What God Called, "Not Good" in the Garden of Eden
by Teresa Beem
God said, “Let us make mankind in our image, in our likeness....So God created man in his own image, in the image of God he created them...God saw all that he had made, and behold, it was very good. Genesis 1:26, 27, 31
God said, “It is not good for the man to be alone. I will make a helper suitable for him.”... God caused the man to fall into a deep sleep; and while he was sleeping, he took one of the man’s ribs and then closed up the place with flesh....The man said, “This is now bone of my bones and flesh of my flesh; she shall be called ‘woman,’ for she was taken out of man.” Genesis 2:18, 21-23
The Godhead, in the first chapter of Genesis, looked upon the creation as good. And yet we see in the next chapter that at some point, God called it "not good" because man was not yet complete. Man was alone.
Man "Him," God "Us"
For our Protestant brethren who love the solas:
Masculum solum or man alone was not the intent of God. God, who scripture records as Trinity, declared,"Let us make man in our image."
In his solitude, man was not in God's image. Man's aloneness was not good. Man was, in fact, meant to be one like God, and yet that oneness was not alone.
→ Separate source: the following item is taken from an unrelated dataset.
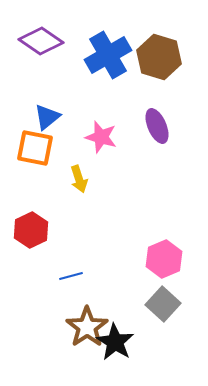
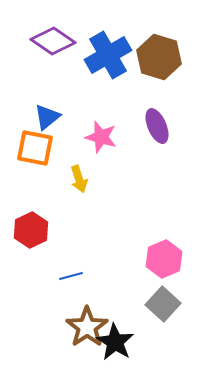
purple diamond: moved 12 px right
He was meant to have another like him, that with whom he could be united. And from that unity, he would truly be like the image of God, for man would be able to create in his own image. For when the two flesh of the man and women became one, children would be brought forth. In fact, that very oneness of both man and woman was the first commandment of God!
Man, in his aloneness, was not capable of creating life. Man, in his aloneness, without another to help him, would live forever as the sole of his species. And with the other, and in their oneness producing children, mankind would be very like the Trinity.
How Was Adam Alone?
Surely God could not have considered man truly alone? God had filled the earth, the sky and the waters with creatures of all shapes and sizes. In fact, the more interesting thing is that God called Adam "alone" when He was there as Adam'scompanion, speaking with him. Why would Adam be alone when God was there, in His presence?
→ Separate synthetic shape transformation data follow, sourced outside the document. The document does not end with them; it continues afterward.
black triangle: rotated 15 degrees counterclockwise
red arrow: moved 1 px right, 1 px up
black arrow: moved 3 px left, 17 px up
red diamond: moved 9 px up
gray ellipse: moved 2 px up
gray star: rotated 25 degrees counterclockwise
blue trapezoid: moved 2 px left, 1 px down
If there ever was a time when a man could reach out and say, "It is just Jesus and me" the Garden of Eden, before woman, was that time. And yet God did not consider a relationship between one man and God enough. God did not like the sola situation. Adam's solitary relationship to God without anyone else, was not good. Adam was not to have God all to Himself. The divine plan for Adam's relationship to God was never to be separate, individual and independent.
Woman
If we wish to go even deeper, we can see that God gave man a woman. In scripture, a woman has always symbolized a church. Man was not just given a wife, man was given a helpmate to bring forth life. Mankind was given a church to bring life into the world.Eve: Given to Adam as "bone of my bone, flesh of my flesh" completes the image of God in Adam. For as life-giver, she can truly make a Trinity of the one flesh. It is the necessary and life-giving oneness of man with God's Holy Church that keeps him from being alone. And this great mystery that St. Paul writes about in Ephesians 5, is what God pronounces, "very good."
Divisions
Satan's plan is to take us back to Eden. But Satan's plan is to make us desire to be back to the point when it was just Jesus and Adam--the point that God called it, "not good."
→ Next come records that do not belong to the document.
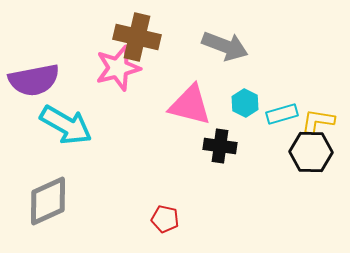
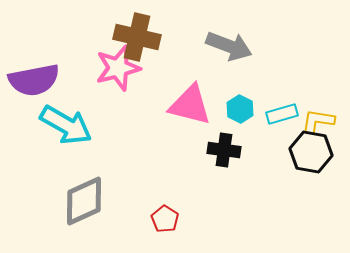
gray arrow: moved 4 px right
cyan hexagon: moved 5 px left, 6 px down
black cross: moved 4 px right, 4 px down
black hexagon: rotated 9 degrees clockwise
gray diamond: moved 36 px right
red pentagon: rotated 20 degrees clockwise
Many Protestants today are satisfied, if not overtly proud that their relationship with Our Lord is "just Jesus and me." They have rejected religion and the church believing that all they need is the Bible and that is enough. The Devil has seduced them with the proud propaganda of "independence" and individualism in our relationship to Him. But God said "It is not good for man to be alone." God
created us with the intent that we would be one with Him and in His likeness through the woman (the church.) Only then will our "one flesh" be life-giving and only then will we be to God, "very good."